US Judge extents the temporary block of Ohio’s Social Media Parental Notification Act, signed by Governor DeWine in July 2023, requiring parental consent for minors under 16 on social media.

Social media icons

US Judge for the Southern District of Ohio Eastern Division has ordered to extend temporarily block the enactment of Ohio’s Social Media Parental Notification Act (SMPN Act). The first decision to temporarily block the enactment of the SMPN was ordered in January 2024.

In July 2023, Ohio Governor Mike DeWine signed the SMPN Act into law, which required social media companies to obtain parental permission for children under 16 to use social media. Additionally, the SMPN Act sets responsibility on social media platforms for developing procedures when verifying whether a user is under 16.

In response, the non-government organization advocating for safe internet and freedom of expression filed a lawsuit against Ohio for enacting the SMPN Act, claiming it violated free speech under the US’s First Amendment rights. Namely, NetChoice argued that:

  • The provisions in the SMPN Act are vague,
  • They impose content-based restrictions and
  • They impose an impermissibly overinclusive and underinclusive ban on minors’ access to First Amendment-protected speech.

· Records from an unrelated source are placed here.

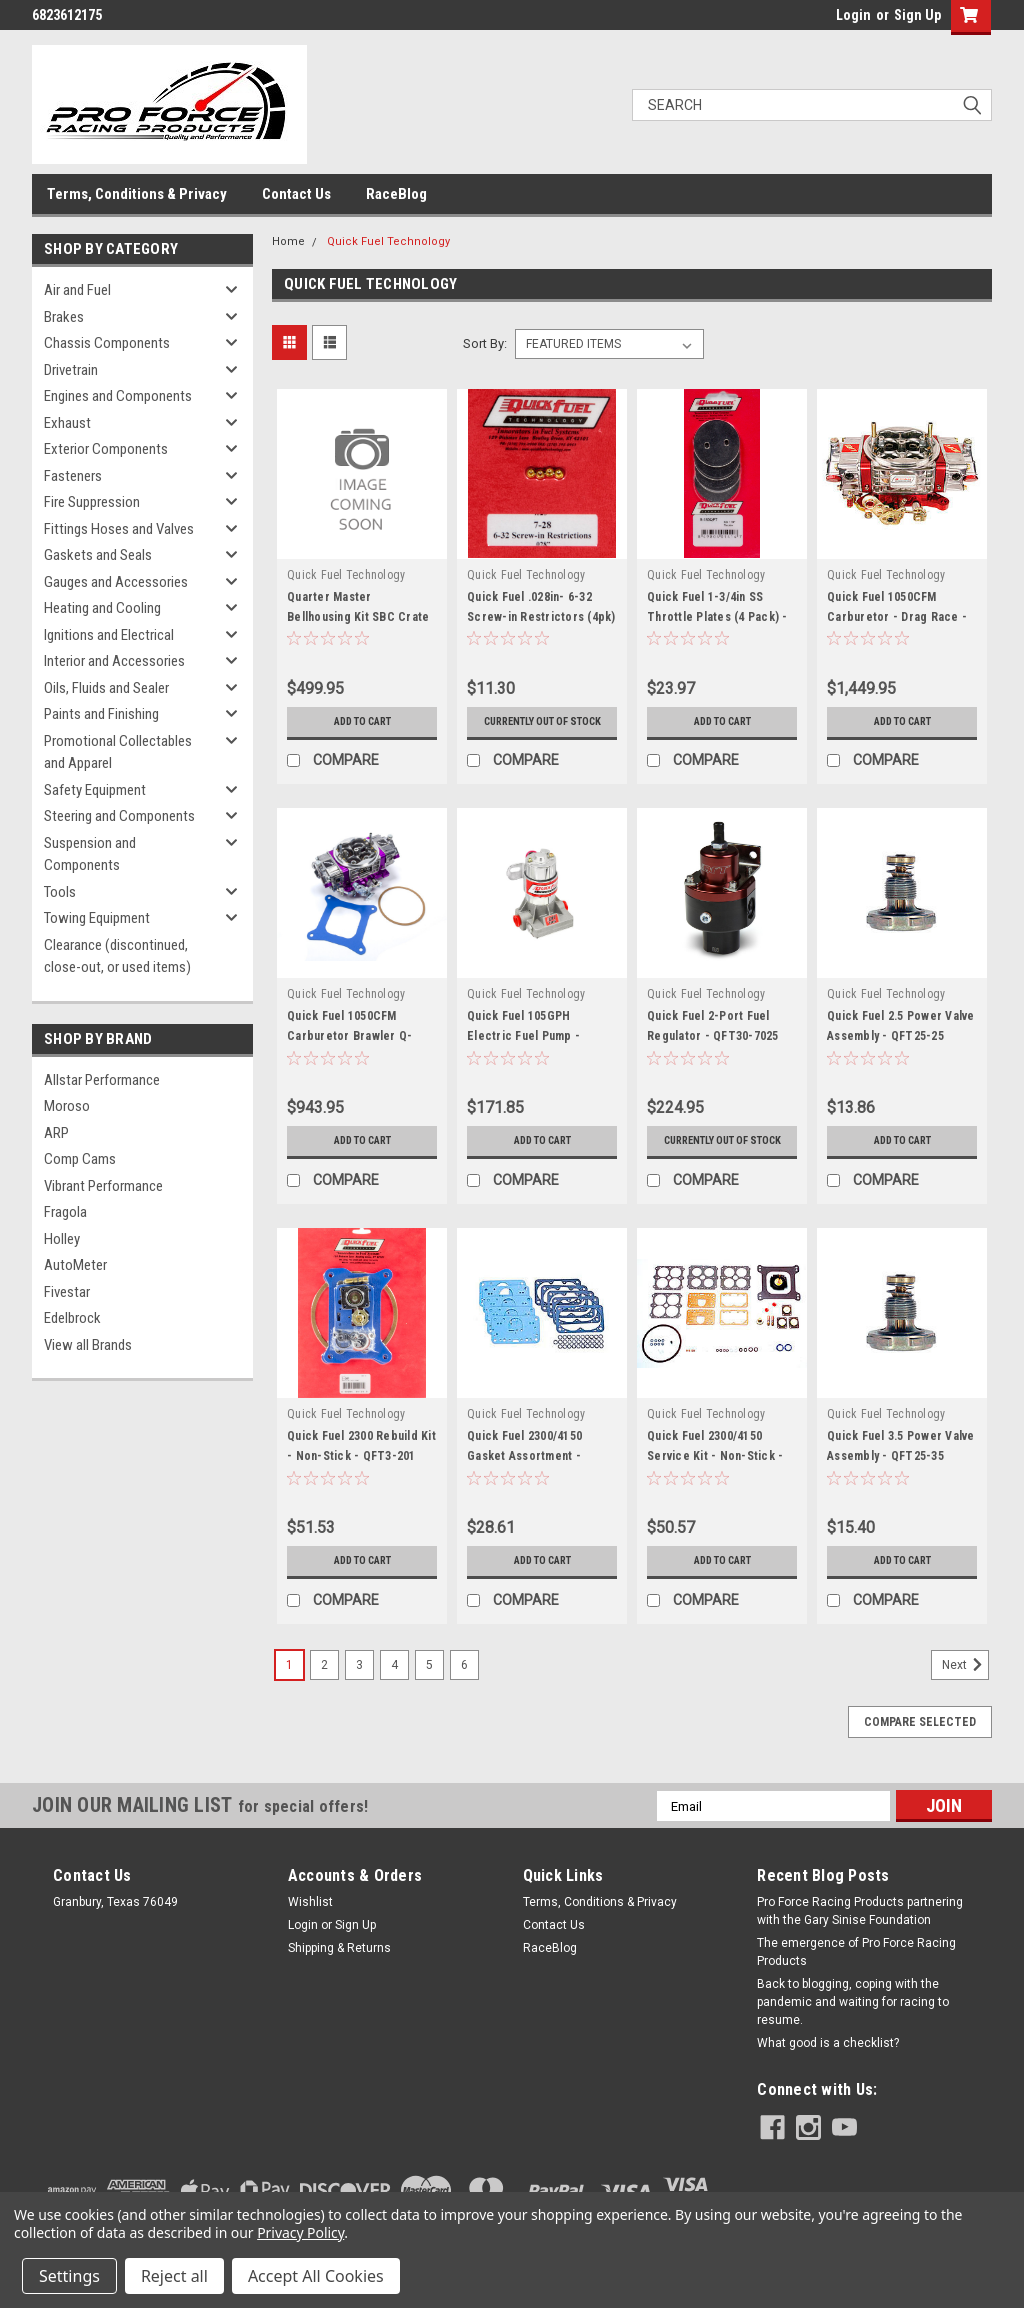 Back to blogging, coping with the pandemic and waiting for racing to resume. (853, 2030)
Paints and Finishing (101, 714)
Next (965, 1693)
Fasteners (73, 476)
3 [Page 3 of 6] (359, 1693)
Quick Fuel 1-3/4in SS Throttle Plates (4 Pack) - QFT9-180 (717, 617)
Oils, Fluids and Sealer (106, 688)
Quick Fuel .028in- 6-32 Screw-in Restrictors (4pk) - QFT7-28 (541, 617)
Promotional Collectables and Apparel (118, 752)
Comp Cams (80, 1159)
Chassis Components (107, 343)
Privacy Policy (300, 2232)
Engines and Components (118, 396)
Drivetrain (71, 370)
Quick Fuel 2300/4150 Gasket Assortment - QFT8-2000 (524, 1484)
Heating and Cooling (102, 608)
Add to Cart (362, 722)
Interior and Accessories (114, 661)
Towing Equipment (97, 918)
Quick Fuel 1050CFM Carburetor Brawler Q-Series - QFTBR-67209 (349, 1050)
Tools (60, 892)
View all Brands (88, 1345)
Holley (62, 1239)
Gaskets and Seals (98, 555)
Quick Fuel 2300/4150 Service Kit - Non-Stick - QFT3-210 (715, 1484)
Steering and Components (119, 816)
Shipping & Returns (339, 1976)
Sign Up (917, 15)
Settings (69, 2276)
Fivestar (67, 1292)
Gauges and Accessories (116, 582)
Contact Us (296, 194)
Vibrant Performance (103, 1186)
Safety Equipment (95, 790)
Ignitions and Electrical (109, 635)
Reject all (174, 2276)
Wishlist (310, 1930)
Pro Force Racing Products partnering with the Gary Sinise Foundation (860, 1939)
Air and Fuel (77, 290)
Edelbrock (72, 1318)
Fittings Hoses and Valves (119, 529)
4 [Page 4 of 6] (394, 1693)
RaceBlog (396, 194)
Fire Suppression (92, 502)
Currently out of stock (542, 729)
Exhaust (67, 423)
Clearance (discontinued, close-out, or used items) (117, 956)
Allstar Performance (102, 1080)
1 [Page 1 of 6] (289, 1693)
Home (288, 241)
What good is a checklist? (828, 2071)
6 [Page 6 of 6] (464, 1693)
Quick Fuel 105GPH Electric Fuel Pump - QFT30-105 (523, 1050)
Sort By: (485, 343)
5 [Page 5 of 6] (429, 1693)
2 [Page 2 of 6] (324, 1693)
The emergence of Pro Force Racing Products (856, 1980)
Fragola (65, 1212)
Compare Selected (920, 1750)
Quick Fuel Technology (388, 241)
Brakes (64, 317)
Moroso (67, 1106)
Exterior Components (106, 449)
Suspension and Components (90, 854)
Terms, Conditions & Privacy (137, 194)
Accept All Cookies (316, 2276)
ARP (56, 1133)
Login (853, 15)
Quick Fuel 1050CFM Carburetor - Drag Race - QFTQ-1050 (897, 617)
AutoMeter (75, 1265) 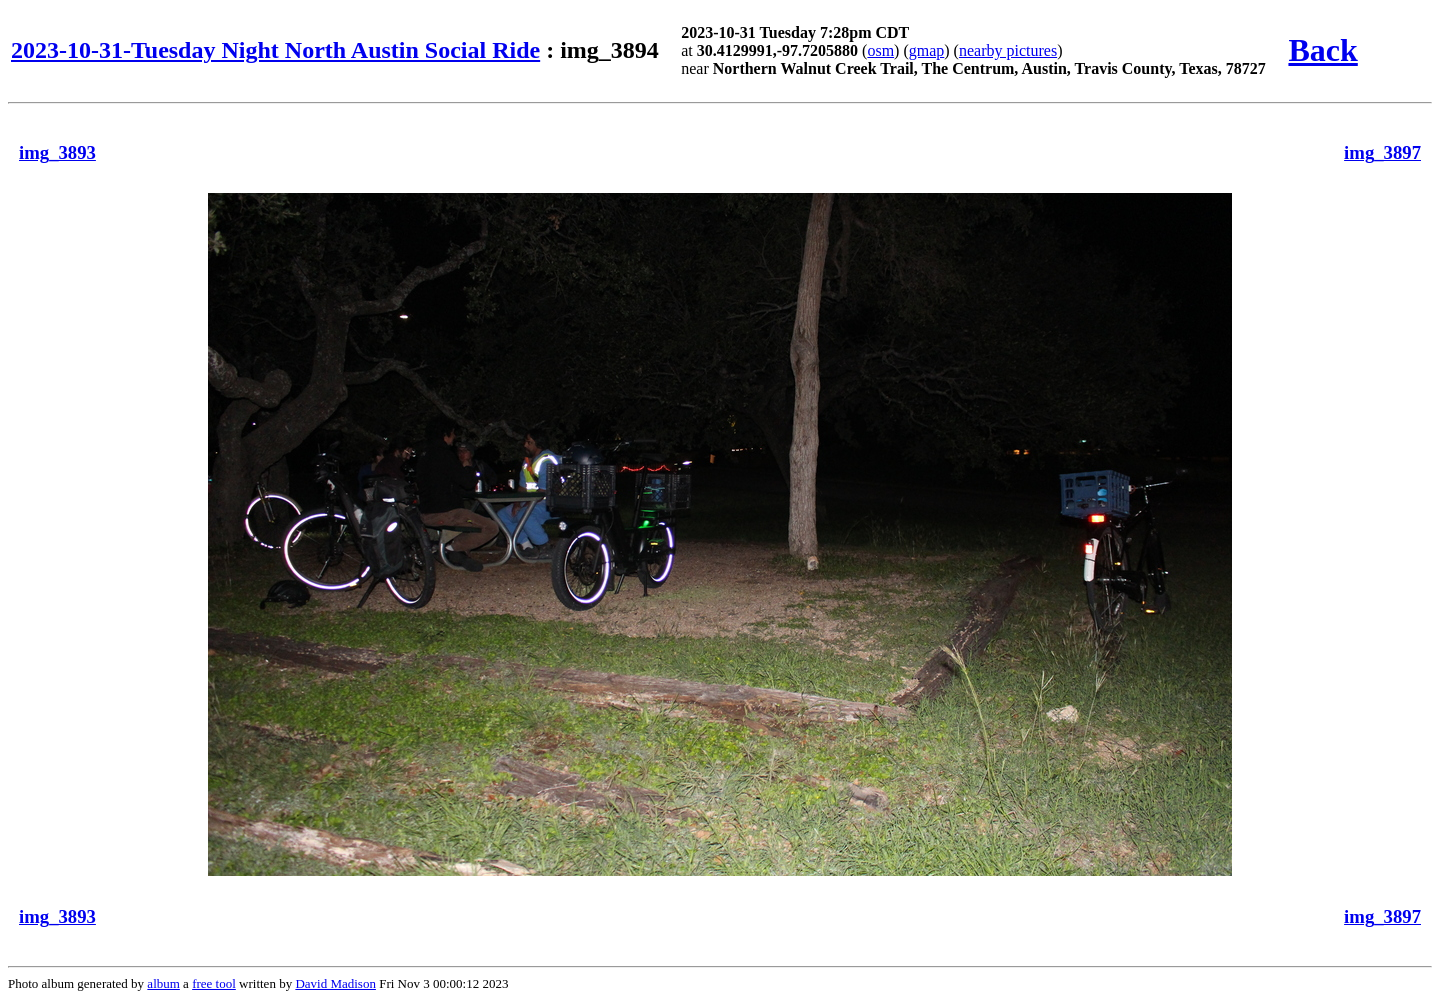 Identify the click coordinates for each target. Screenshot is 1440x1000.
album (163, 983)
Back (1322, 50)
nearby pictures (1008, 50)
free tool (214, 983)
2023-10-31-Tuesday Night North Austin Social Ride (275, 50)
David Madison (335, 983)
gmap (927, 50)
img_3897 (1382, 152)
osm (880, 50)
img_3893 (57, 152) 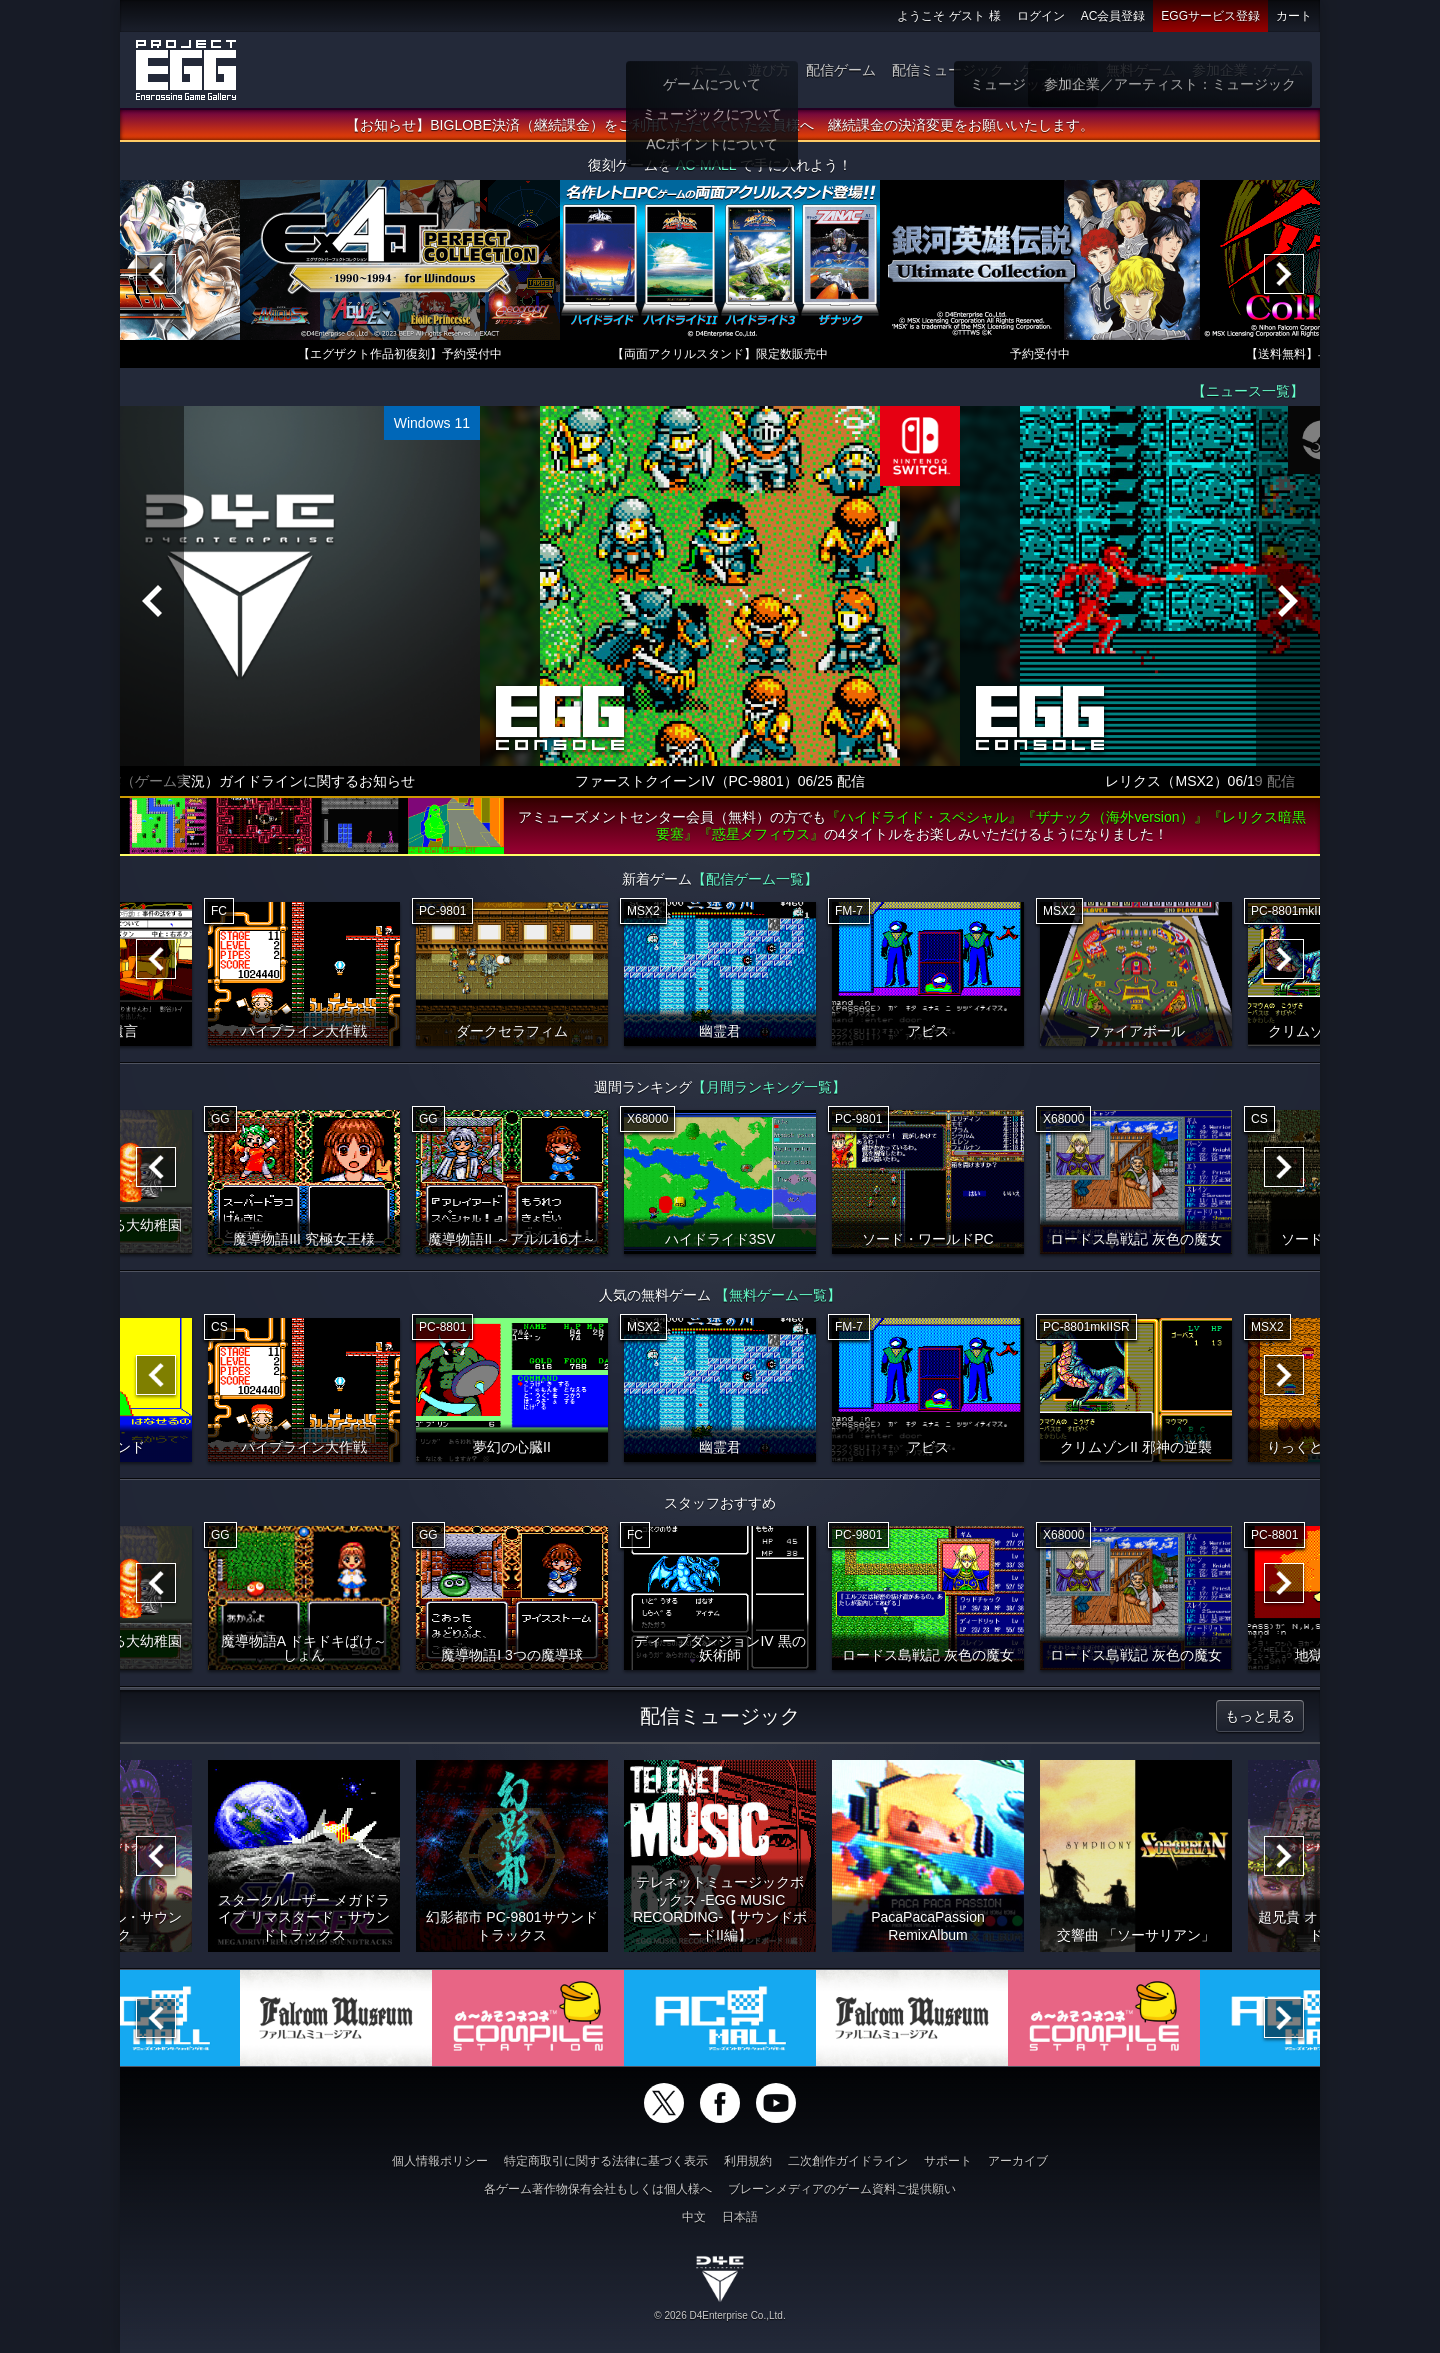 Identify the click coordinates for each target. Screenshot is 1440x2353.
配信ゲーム (841, 70)
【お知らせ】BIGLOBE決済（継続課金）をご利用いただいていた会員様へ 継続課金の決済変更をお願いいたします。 (719, 125)
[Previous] (156, 274)
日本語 (740, 2217)
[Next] (1284, 274)
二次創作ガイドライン (848, 2161)
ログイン (1041, 16)
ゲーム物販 (1055, 70)
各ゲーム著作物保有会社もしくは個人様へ (598, 2189)
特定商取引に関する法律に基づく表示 (606, 2161)
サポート (948, 2161)
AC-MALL (706, 165)
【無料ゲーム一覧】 (778, 1295)
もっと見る (1260, 1716)
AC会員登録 (1113, 16)
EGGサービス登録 (1210, 16)
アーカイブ (1018, 2161)
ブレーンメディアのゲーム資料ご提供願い (842, 2189)
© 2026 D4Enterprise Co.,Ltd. (719, 2315)
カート (1294, 16)
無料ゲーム (1141, 70)
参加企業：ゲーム (1248, 70)
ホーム (711, 70)
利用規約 (748, 2161)
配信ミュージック (948, 70)
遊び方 (769, 70)
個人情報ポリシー (440, 2161)
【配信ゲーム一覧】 (755, 879)
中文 (694, 2217)
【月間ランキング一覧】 (769, 1087)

The Court found that, indeed, the SMPN Act provisions are focused on regulating content and that “foreclosing minors under sixteen from accessing all content on websites that the Act purports to cover, absent affirmative parental consent, is a breathtakingly blunt instrument for reducing social media’s harm to children. As a result, the Court found that the SMPN Act violated First Amendment rights and agreed with NetChoice that such laws are unconstitutional, thus temporarily blocking its enactment.

Why does it matter?

This case highlights the responsibility of social media platforms in protecting minors online. At the same, laws such as the SMPN Act could have far-reaching implications on free speech rights as they are mainly based on controlling content. Thus, legislators must find a balance between free speech online and ensuring effective protection for children.